"I cry aloud to God,
cry aloud to God that he may hear me."
Elsewhere the scriptures read "pour out your troubles before him" and "call on me in the day of distress." Our Lord wants us to unburden ourselves before him, as a child to its Father. He will not be upset, he will not grow weary. He has more than enough strength to listen to our troubles. Or perhaps we do not do so because we fear nothing will become of it, that our tears will not be wiped away? Even if that were true (though this psalm shows differently) it would still be worth doing so for the sake of building that relationship with God.
"My hands were raised at night without ceasing."
We must persevere in prayer. We cannot end our prayer when bored or because of tiredness or inconvenience. When your heart moves you, you must drink your prayer to the dregs, lest next time your heart does not so move you and you lose all taste and instinct for prayer.
"My soul refused to be consoled."
The sincere soul rejects all easy answers and formulas and will only be satisfied with Truth.
"I remembered my God...I pondered.
I thought of the days of long ago and remembered the years long past."
The heart now turns from crying out to God more as an object of deliverance and begins to enter into a spirit of recollection on who God is and his presence throughout history. This is the movement of grace is the soul; the Lord is beginning to answer the hearts' prayer.
"You withheld sleep from my eyes."
God is keeping the psalmist awake; He wants him to pray. "Stay awake and pray that you may not come into the time of trial." (Matthew 26.41)
"At night I mused within my heart.
I pondered and my spirit questioned."
The soul continues to calm down from its earlier crying aloud. It recollects and enters into an interior prayer, seeking God and his ways within the heart through meditation.
"Will the Lord reject us forever?
Does God...withhold his compassion?"
Once the soul calms down it begins asking the logical questions which arise out of its earlier distress. Is it really possible that God has forgotten me? I know that is how it seems, but is that possible? "Even though a mother forget her child I will not forget you."
"The way of the most high has changed."
The psalmist knows instinctively this is not true. He is simply saying that his distress had its origin in this temptation.
It is we that change, God never changes. We change from year to year, even day to day, emotionally, mentally, physically. We mature, our vision changes, our view of others, God, ourselves. So it is natural that our changing concept of God through the days gives rise to the concept of a God who himself changes. We think that when we are bad he loves us less, when we feel distant from him he really is distant, when we do not persevere in our prayer he withdraws from us grudgingly. We tend to think he acts toward us as we would act toward ourselves if we were God. Such is the limiting measure of a weak faith. It does not understand or dare to hope in limitless love. It is constricted in the concept of love which is earned.

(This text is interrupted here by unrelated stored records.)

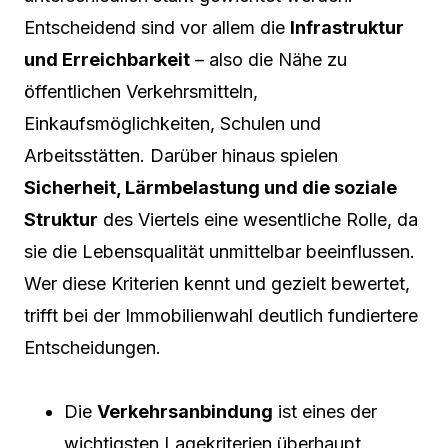
Entscheidend sind vor allem die
Infrastruktur
und Erreichbarkeit
– also die Nähe zu
öffentlichen Verkehrsmitteln,
Einkaufsmöglichkeiten, Schulen und
Arbeitsstätten. Darüber hinaus spielen
Sicherheit, Lärmbelastung und die soziale
Struktur
des Viertels eine wesentliche Rolle, da
sie die Lebensqualität unmittelbar beeinflussen.
Wer diese Kriterien kennt und gezielt bewertet,
trifft bei der Immobilienwahl deutlich fundiertere
Entscheidungen.
Die
Verkehrsanbindung
ist eines der
wichtigsten Lagekriterien überhaupt.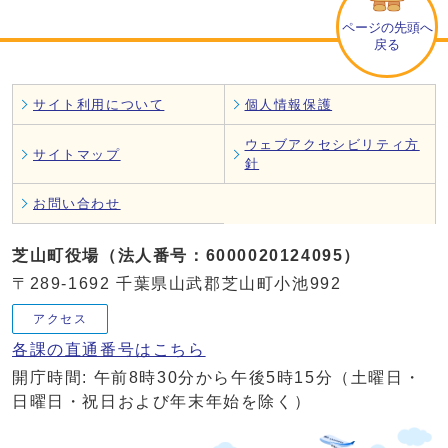
ページの先頭へ
戻る
サイト利用について
個人情報保護
ウェブアクセシビリティ方
サイトマップ
針
お問い合わせ
芝山町役場（法人番号：6000020124095）
〒289-1692 千葉県山武郡芝山町小池992
アクセス
各課の直通番号はこちら
開庁時間: 午前8時30分から午後5時15分（土曜日・
日曜日・祝日および年末年始を除く）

"I said: 'This is what causes my grief; that the way of the most high has changed."
The soul now realizes fully what has been the source of its anguish: the false idea of a changing God. The psalmist uses his head to get his heart out of misery. God does not change - he is changeless! The same God who was with me before is with me now. It is I who have changed.

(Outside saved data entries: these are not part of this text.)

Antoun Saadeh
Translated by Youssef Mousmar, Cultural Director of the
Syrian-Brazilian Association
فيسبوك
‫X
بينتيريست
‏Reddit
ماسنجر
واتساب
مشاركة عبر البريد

The rest of the psalm deals with the all-important idea of remembrance in the spiritual life. For the psalmist it is remembrance of the events of salvation history at that time which restores him. For us however, these events foreshadowed the great and awesome event of Christ's redemption. And so the invitation here for us is to remember the great event of Christ's passion, death and resurrection. It is an invitation to remember God's love.

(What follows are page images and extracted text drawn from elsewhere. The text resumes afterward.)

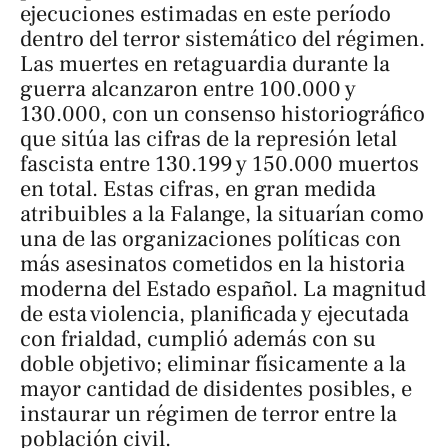
ejecuciones estimadas en este período
dentro del terror sistemático del régimen.
Las muertes en retaguardia durante la
guerra alcanzaron entre 100.000 y
130.000, con un consenso historiográfico
que sitúa las cifras de la represión letal
fascista entre 130.199 y 150.000 muertos
en total. Estas cifras, en gran medida
atribuibles a la Falange, la situarían como
una de las organizaciones políticas con
más asesinatos cometidos en la historia
moderna del Estado español. La magnitud
de esta violencia, planificada y ejecutada
con frialdad, cumplió además con su
doble objetivo; eliminar físicamente a la
mayor cantidad de disidentes posibles, e
instaurar un régimen de terror entre la
población civil.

Remembrance is critical in the spiritual life. Remembrance of Israel's redemption, remembrance of Christ's redemption, remembrance of God's personal actions throughout our own life. Lack of remembrance leads to anguish when we change. At its worst it can lead to the kind of scoffing Peter addresses to those who say "nothing changes, all things continue as always!" (2 Peter 3.3-7)
After Israel's exodus from Egypt Moses exhorted the people: "But take care and watch yourselves closely, so as neither to forget the things that your eyes have seen nor to let them slip from your mind all the days of your life." (Deuteronomy 4.9)
Remembrance is so important that God set it before us as one of his ten commandments. He established an entire day to be set aside each week for it. "Observe the Sabbath day and keep it holy....remember that you were a slave in the land of Egypt, and the Lord your God brought you out from there." (Deuteronomy 5.12-15)
Remember, O my soul, during times of distress how God has redeemed you. Remember his never-changing love. This glorifies God as is his due and brings peace back to you.